Object Detection using Faster-RCNN Pytorch¶
In this post, we will explore Faster-RCNN object detector with Pytorch. We will use the pretrained Faster-RCNN model with Resnet50 as the backbone.
Understanding model inputs and outputs:¶
The pretrained Faster-RCNN ResNet-50 model we are going to use expects the input image tensor to be in the form [n, c, h, w] where
- n is the number of images
- c is the number of channels , for RGB images its 3
- h is the height of the image
- w is the widht of the image
The model will return
- Bounding boxes [x0, y0, x1, y1] all all predicted classes of shape (N,4) where N is the number of classes predicted by the model to be present in the image.
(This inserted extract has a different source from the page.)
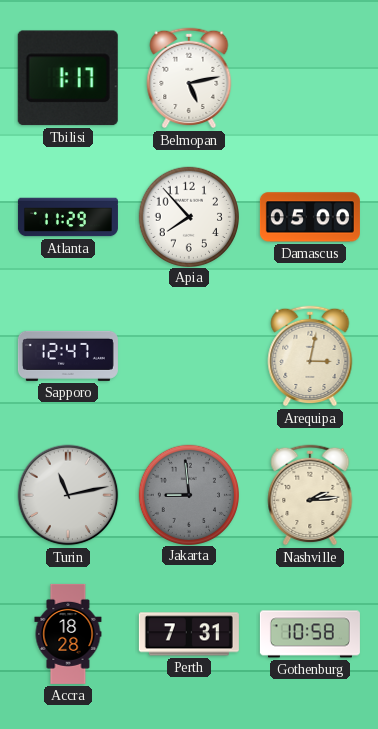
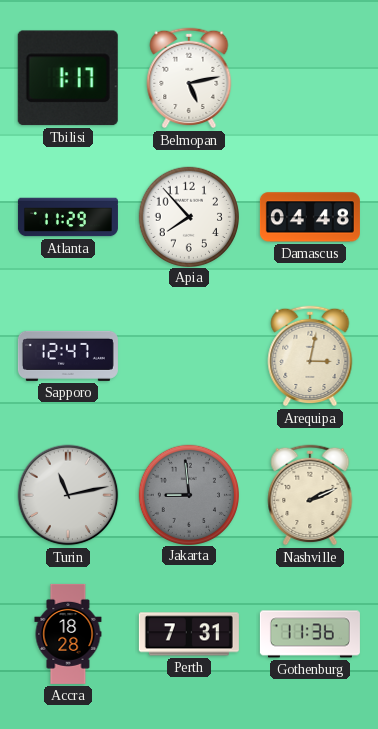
Damascus: 05:00 -> 04:48
Nashville: 2:14 -> 2:11
Gothenburg: 10:58 -> 11:36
- Labels of all predicted classes.
- Scores of each predicted label.
Load model¶
Now, we are loading the pretrained Faster-RCNN Resnet50 model, and also loading the COCO dataset category names.
# import necessary libraries
%matplotlib inline
import matplotlib.pyplot as plt
from PIL import Image
import torch
import torchvision.transforms as T
import torchvision
import numpy as np
import cv2
import warnings
warnings.filterwarnings('ignore')
# load model
model = torchvision.models.detection.fasterrcnn_resnet50_fpn(pretrained=True)
# set to evaluation mode
model.eval()
# load the COCO dataset category names
# we will use the same list for this notebook
COCO_INSTANCE_CATEGORY_NAMES = [
'__background__', 'person', 'bicycle', 'car', 'motorcycle', 'airplane', 'bus',
'train', 'truck', 'boat', 'traffic light', 'fire hydrant', 'N/A', 'stop sign',
'parking meter', 'bench', 'bird', 'cat', 'dog', 'horse', 'sheep', 'cow',
'elephant', 'bear', 'zebra', 'giraffe', 'N/A', 'backpack', 'umbrella', 'N/A', 'N/A',
'handbag', 'tie', 'suitcase', 'frisbee', 'skis', 'snowboard', 'sports ball',
'kite', 'baseball bat', 'baseball glove', 'skateboard', 'surfboard', 'tennis racket',
'bottle', 'N/A', 'wine glass', 'cup', 'fork', 'knife', 'spoon', 'bowl',
'banana', 'apple', 'sandwich', 'orange', 'broccoli', 'carrot', 'hot dog', 'pizza',
'donut', 'cake', 'chair', 'couch', 'potted plant', 'bed', 'N/A', 'dining table',
'N/A', 'N/A', 'toilet', 'N/A', 'tv', 'laptop', 'mouse', 'remote', 'keyboard', 'cell phone',
'microwave', 'oven', 'toaster', 'sink', 'refrigerator', 'N/A', 'book',
'clock', 'vase', 'scissors', 'teddy bear', 'hair drier', 'toothbrush'
]
We can see some N/A’s in the list, as a few classes were removed in the later papers. We will go with the list given by Pytorch.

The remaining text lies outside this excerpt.